But then there are ways that punk fits into such a society. Won says, “Everything is done so fast in this country. It fits with the aggressive beat of punk rock.” It also explains the popularity of metal in Korea.
In a sense, with all this pressure, it’s amazing that punk is not a bigger phenomenon than it is. Park Ha Ru says that in the Korean punk scene, “I can express my angry feelings,” in a way she can’t anywhere else.
The day after the playground show, there was another show in the east end of the city. Located in a basement space that you need a fucking satellite system to find, DGBS is the Korean acronym for Anti-Communist Center. The Korean CIA used to run the center, and though no one knows exactly how the centre was used, it’s rumored to have been used to torture dissident students in the past. The name was accorded to it ironically. According to Jang Sun Gun, “We use sonic torture now.”

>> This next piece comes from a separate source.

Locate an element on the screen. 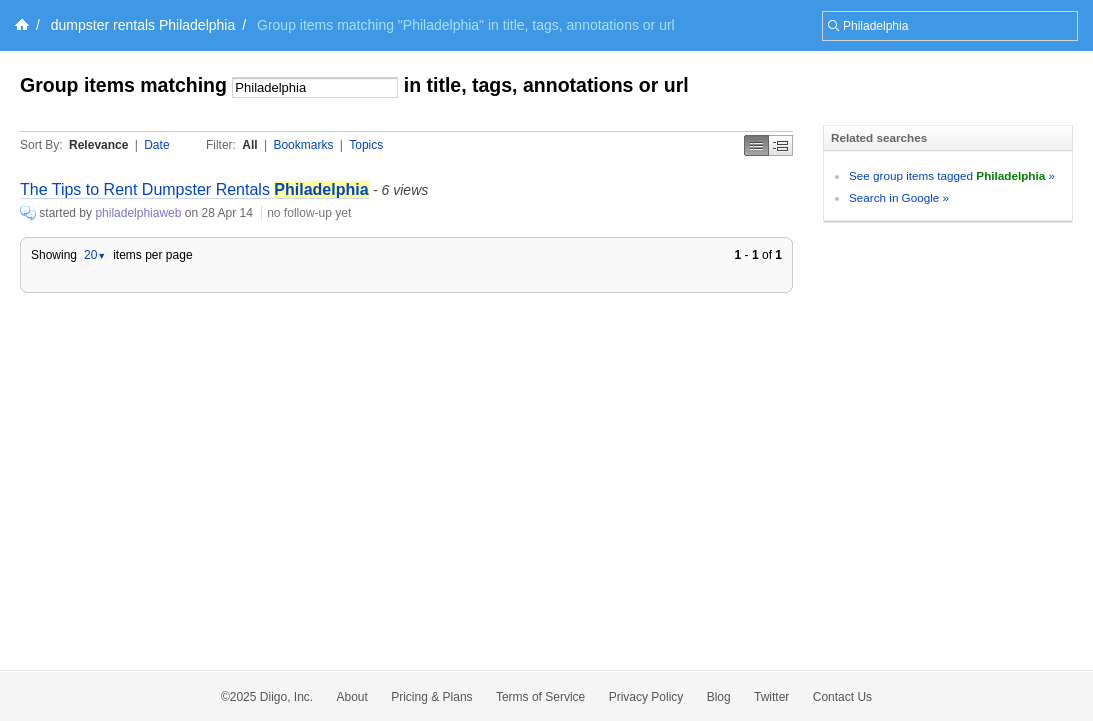 The height and width of the screenshot is (721, 1093). Search in Google » is located at coordinates (899, 197).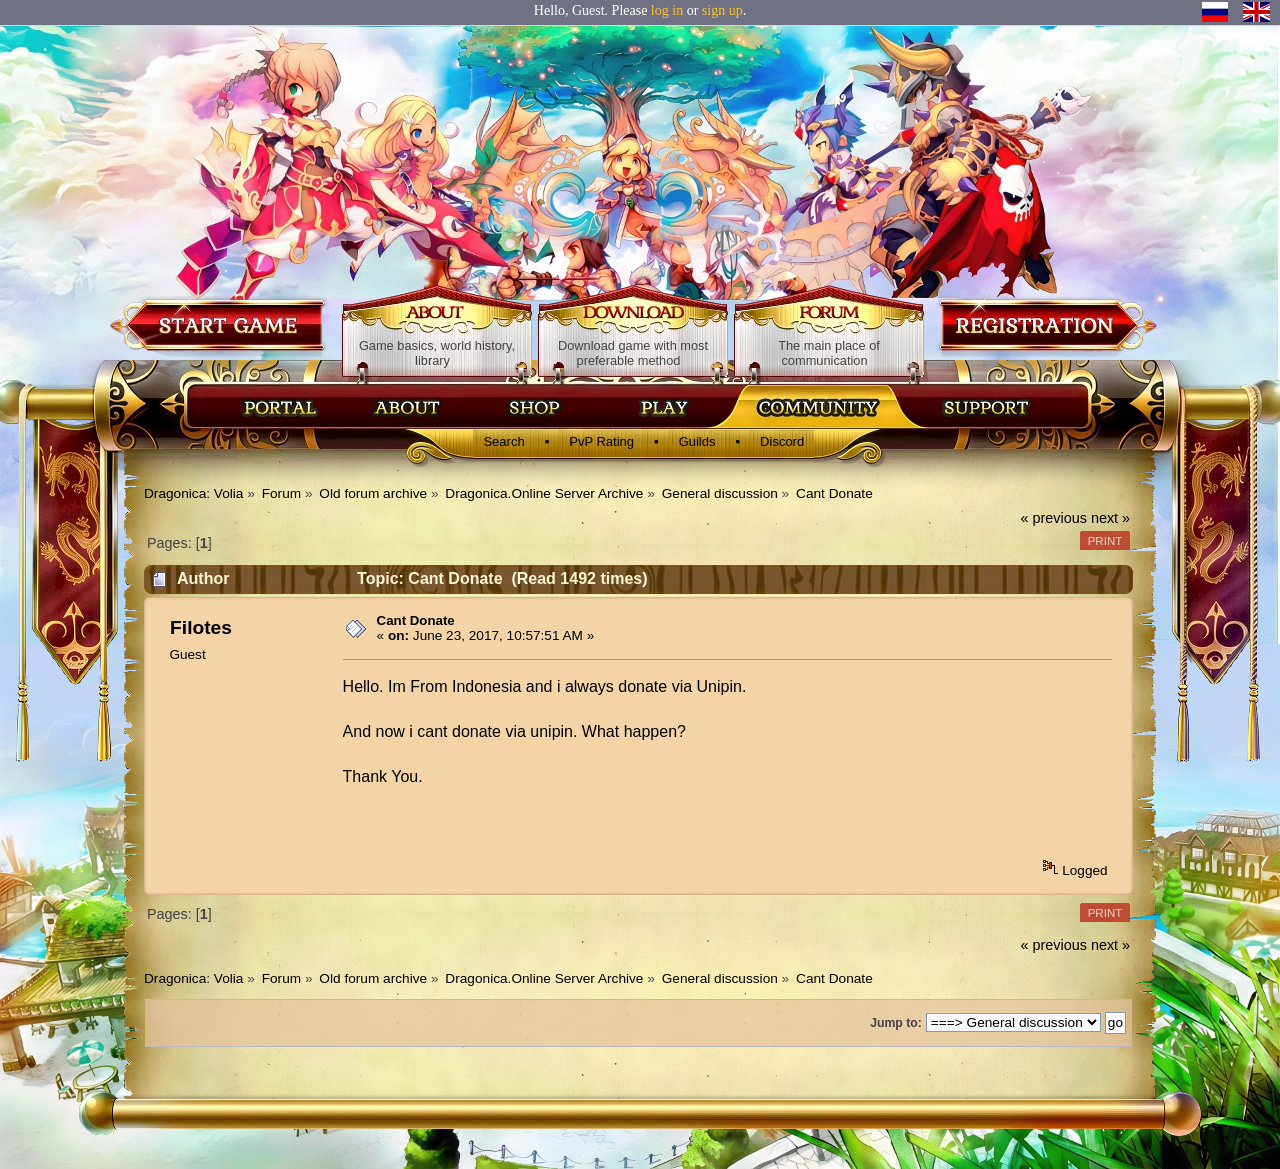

Seven bands played and admittance was 15,000 won (about $13) a pop. If this sounds steep, trust me when I say that no one sees much of it and that similar prices are common in the scene. Much less commercial than the bands that played the playground, the show at DGBS was hot, loud and aggressive. People brought their own beer (if they brought any) and there were many more Koreans than foreigners at this show.
An exciting addition was having Japanese sludge band ZOTHIQUE play. On their first tour of Korea, guitarist and singer Shusuke Shimonaka had nothing but praise for the Korean scene. After a gig the night before at Low Rise, a small Seoul club, Shimonaka said, “We’ve never had such an atmosphere back in Japan. It seemed a much more DIY atmosphere.”
He adds, “In Japan we’re all a pay-to-play underground. We don’t have a free space, only clubs and live houses. We have no space to practice other than a studio. It costs a lot of money.” People have to bring their own gear, and it’s competitive. “I feel everyone is helping each other in Korea. Everyone is doing what they can to keep this scene alive. That’s my feeling at least. There’s community.”
Korea routinely compares itself to Japan and Shimonaka probably didn’t know the huge praise he was lavishing on Korea. Koreans have a historical prejudice — hatred might be too strong a word, but not by much — for Japan and the Japanese. The issue largely revolves around the Japanese occupation of Korea from 1910-1945, sex slavery during World War II and a current battle over two Korean-controlled islets in the East Sea, called Dokdo in Korean and Takeshima in Japanese (The East Sea is the Sea of Japan in Korea; the name of the sea is also a problem).
But Shimonaka understands. “It’s no problem,” he says, “We talk about that very frankly and laugh about it.” Anyone who has asked a Korean about grievances against Japan knows that “laughing about it” is not a common way of dealing with the problem.
Kwon Yong Man plays drums for BAMSEOM PIRATES, an excellent bass/drums grindcore band that started off the show. He says the scene is friendly but that Bamseom “separated from the Korean punk scene,” though he still attends shows and says he is welcome there.
“[The scene] is friendly now. There was Skunk Hell,” an old club in Hongdae, since closed. “When I visited Skunk Hell when I was young, the shows were great, but I don’t know how friendly they were. There were many skinheads and macho guys, so I couldn’t get friendly with them. It was a violent brotherhood. Many friends of mine were beaten by skinheads there.”
Kwon feels differently from many of the punks I interviewed, in that he doesn’t think the scene is terribly united. But, he adds, “I go to shows in Hongdae and feel welcome.”
The Korean punk scene seems to be almost defined by its size. Dunbar comments, “There is simply little to no room for growth in the Korean underground music scene. Already there are enough musicians, enough clubs, enough of everything except listeners.”
So the moral of this story is thus: if you find yourself in Korea, go to a show. And be nice about it.